Vision Transformer (ViT) implementation.
Treats an image as a sequence of fixed-size patches, linearly embeds each patch, prepends a learnable CLS token, adds position embeddings, and processes the resulting sequence through standard transformer encoder blocks.
Architecture
Image [batch, channels, height, width]
|
+-----v-----------------+
| Patch Embedding | Split into P x P patches, linear project
+------------------------+
|
v
[batch, num_patches, embed_dim]
|
+-----v-----------------+
| Prepend CLS Token | Learnable [1, 1, embed_dim] token
+------------------------+
|
v
[batch, num_patches + 1, embed_dim]
|
+-----v-----------------+
| Add Position Embedding | Learnable [1, num_patches + 1, embed_dim]

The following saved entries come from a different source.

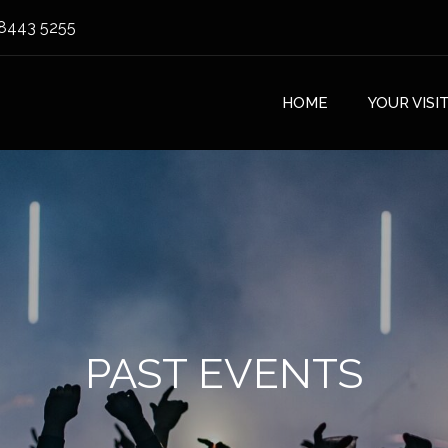
8443 5255
HOME
YOUR VISI
PAST EVENTS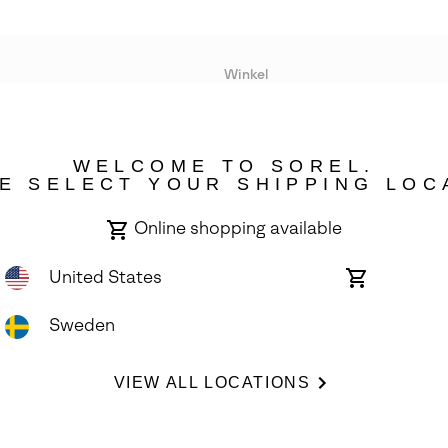
Winkel
Lopende acties
WELCOME TO SOREL.
bility
E SELECT YOUR SHIPPING LOC
Online shopping available
United States
Online
shopping
available
Sweden
ights Reserved.
VIEW ALL LOCATIONS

+------------------------+
|
v
+-----v-----------------+
| Transformer Block x N |
| LayerNorm |
| Self-Attention |
| Residual |
| LayerNorm |
| MLP (expand + GELU) |
| Residual |
+------------------------+
|
v
+-----v-----------------+
| Extract CLS Token | [batch, embed_dim]
+------------------------+
|
v
+-----v-----------------+
| LayerNorm |
+------------------------+
|
v
+-----v-----------------+
| Optional Classifier | Dense -> num_classes
+------------------------+Usage
# ViT-Base for ImageNet
model = ViT.build(
image_size: 224,
patch_size: 16,
embed_dim: 768,
depth: 12,
num_heads: 12
)
# Small ViT for CIFAR-10
model = ViT.build(
image_size: 32,
patch_size: 4,
embed_dim: 192,
depth: 6,
num_heads: 3,
num_classes: 10
)References
- "An Image is Worth 16x16 Words: Transformers for Image Recognition at Scale" (Dosovitskiy et al., ICLR 2021)
Summary
Types
@type build_opt() :: {:depth, pos_integer()} | {:dropout, float()} | {:embed_dim, pos_integer()} | {:image_size, pos_integer()} | {:in_channels, pos_integer()} | {:mlp_ratio, float()} | {:num_classes, pos_integer() | nil} | {:num_heads, pos_integer()} | {:patch_size, pos_integer()}
Options for build/1.
Functions
Build a Vision Transformer model.
Options
:image_size- Input image size, square (default: 224):patch_size- Patch size, square (default: 16):in_channels- Number of input channels (default: 3):embed_dim- Embedding dimension (default: 768):depth- Number of transformer blocks (default: 12):num_heads- Number of attention heads (default: 12):mlp_ratio- MLP hidden dim ratio relative to embed_dim (default: 4.0):dropout- Dropout rate (default: 0.0):num_classes- Number of classes for classification head (optional)
Returns
An Axon model. Without :num_classes, outputs [batch, embed_dim].
With :num_classes, outputs [batch, num_classes].
@spec output_size(keyword()) :: pos_integer()
Get the output size of a ViT model.
Returns :num_classes if set, otherwise :embed_dim.